The results of the 2024 European elections are deepening political cleavages in Europe. This outcome confirms that troubling nativist, authoritarian and populist trends are on the rise in
Europe, and globally as well.

Historically, far-right parties have been relatively minor players in Western Europe, securing an average vote share of 12.5% in national elections by 2017. However, their recent surge is catapulting them into the mainstream political arena.

Far-right parties are projected to hold almost a quarter of the 720 seats in the European Parliament, a significant increase from one fifth in 2019.

Although radical right movements tend to position themselves as a democratic, anti-establishment alternative to neoliberal globalisation trends that have dominated for years, their resurgence centres neonationalism, authoritarianism, and populism.

Their rise is marked by a shift towards exclusionary practices, strict societal order and the contestation of societal openness.
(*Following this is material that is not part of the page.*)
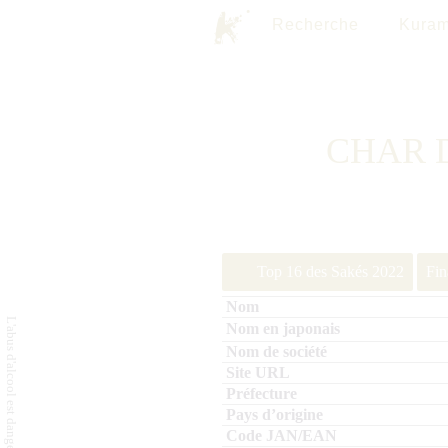
Recherche
Kuram
CHAR 
Top 16 des Sakés 2022
Fin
These changes are already evident in countries where they have gained power, such as Hungary, Italy, and Poland. Collectively, these ideologies challenge the inclusive and liberal approaches established post-World War II.

‘Spillover’ into mainstream

The presence of far-right parties in European governments has doubled from seven in 2000 to 14 by February 2018. The once-existing barrier between far-right parties and centre-right parties is eroding in multiple countries, leading to shifting political alliances and a noticeable ‘ideological spillover’ from the extreme right to mainstream policy.

Populist, radical right parties often do not self-identify either as ‘populist’ or ‘radical’, and they may actively reject such characterisations.

Instead, they emphasise their anti-establishment allegiances, their critique of neoliberal globalisation and their commitment to upholding the will of the people.

As for the traditionally dominant centre-right and centre-left parties, they have increasingly adopted positions and priorities typically espoused by far-right populists.

This shift is particularly evident in policies related to immigration, minorities and law enforcement, creating a corrosive blend of ‘liberal-authoritarian’ policies.

Factors such as the asylum crisis, the proclaimed death of multiculturalism and fears of Islamic fundamentalism have further fuelled authoritarian, neonationalist and anti-liberal sentiments.

Markus Wagner and Thomas Meyer (2018) encapsulate this shift, observing that “the mean position of the mainstream left today is about as authoritarian as the mean radical right position in the 1980s”.

While there is a possibility that far-right parties may be ‘tamed’ as they approach positions of power, and that their provocative rhetoric, intended for populist consumption, might not ultimately challenge the prevailing neoliberal economic policies, there remain distinct threats posed by this shifting political landscape to universities.

Below, I outline the areas in which universities operate that could be impacted by the strengthening of populist right-wing government alliances and movements. These reflections move from more tangible areas of activity to broader, more encompassing and abstract notions such as academic freedom and institutional autonomy.

Migration policy

The tightening of migration controls, a hallmark of far-right alliances, could significantly impact the inflow of international students to universities. These students not only contribute financially but also play a vital role in fostering cultural diversity within academic institutions.

For instance, in early 2018, a public debate emerged in the Netherlands, wherein the increasing number of international students was viewed as a problem by certain stakeholders within the academic and policy sectors. Similar debates have also surfaced in other regions, such as Switzerland, Flanders and Denmark.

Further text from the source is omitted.